Wednesday, June 12, 2013

New Zealand holds rate, still sees same rate through 2013

    New Zealand's central bank held its Official Cash Rate (OCR) steady at 2.5 percent, as widely expected, and repeated that it expects to keep the rate "unchanged through the end of the year."
    The Reserve Bank of New Zealand (RBNZ) also repeated that the New Zealand dollar remains overvalued despite having fallen over the past few weeks and continues to cause headwinds for the tradeables sector, restricting export earnings and encouraging demand for imports.
    In April the RBNZ, which has held its policy rate steady since March 2011, also said it expected to keep the OCR rate steady through this year and that the currency, known as the kiwi, was overvalued.
    The kiwi bottomed out in March 2009 against the U.S. dollar at $0.49 and has been rising steadily since then, hitting $0.83 at the beginning of this year. But since early May the kiwi has been falling from $0.85 to below $0.80 today. The RBNZ has confirmed it has intervened in markets.
    The RBNZ said economic growth was picking up but remained uneven with consumption rising and reconstruction in Canterbury gathering pace and this will be reinforced by a broader recovery in construction, helping support overall activity and eventually easing the housing shortage. Fiscal consolidation, however, will also constrain demand.
    "As previously noted, the Reserve Bank does not want to see financial or price stability comprimised by housing demand getting too far ahead of the supply response," the bank said, quoting its governor, Graeme Wheeler.
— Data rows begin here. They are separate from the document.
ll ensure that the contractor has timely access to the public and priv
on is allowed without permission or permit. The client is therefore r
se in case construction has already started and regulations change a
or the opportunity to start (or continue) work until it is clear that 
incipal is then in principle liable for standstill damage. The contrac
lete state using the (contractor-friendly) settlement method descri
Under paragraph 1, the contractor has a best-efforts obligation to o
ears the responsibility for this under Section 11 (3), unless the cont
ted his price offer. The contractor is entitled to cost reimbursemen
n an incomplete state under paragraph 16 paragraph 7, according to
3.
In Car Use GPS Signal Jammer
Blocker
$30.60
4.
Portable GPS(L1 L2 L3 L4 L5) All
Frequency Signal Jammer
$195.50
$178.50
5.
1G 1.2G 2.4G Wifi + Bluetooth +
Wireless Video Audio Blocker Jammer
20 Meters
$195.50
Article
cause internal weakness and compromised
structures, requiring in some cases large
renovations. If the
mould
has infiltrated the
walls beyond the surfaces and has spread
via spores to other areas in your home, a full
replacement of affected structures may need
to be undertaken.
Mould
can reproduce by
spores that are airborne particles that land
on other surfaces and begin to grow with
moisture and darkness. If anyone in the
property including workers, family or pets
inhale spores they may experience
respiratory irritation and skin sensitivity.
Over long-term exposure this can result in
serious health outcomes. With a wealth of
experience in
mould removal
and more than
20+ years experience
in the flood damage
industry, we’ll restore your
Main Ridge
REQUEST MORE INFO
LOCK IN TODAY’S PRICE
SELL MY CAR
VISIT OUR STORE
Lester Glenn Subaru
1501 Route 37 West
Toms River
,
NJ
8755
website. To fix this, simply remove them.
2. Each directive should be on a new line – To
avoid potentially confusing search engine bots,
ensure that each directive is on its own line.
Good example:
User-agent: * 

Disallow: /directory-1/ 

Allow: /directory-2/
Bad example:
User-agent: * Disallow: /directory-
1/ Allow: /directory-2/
    The RBNZ said its expects annual Gross Domestic Product growth to accelerate to about 3.5 percent by the second half of 2014 and inflation to rise toward the midpoint of the bank's 1-3 percent target.
    New Zealand's inflation rate was stable at 0.9 percent in the first quarter, the same as in the fourth quarter and only marginally higher than 0.8 percent in the third quarter.
    New Zealand's Gross Domestic Product rose by 1.5 percent in the fourth quarter from the third quarter for annual growth of 2.5 percent, up from 2.0 percent in the third quarter.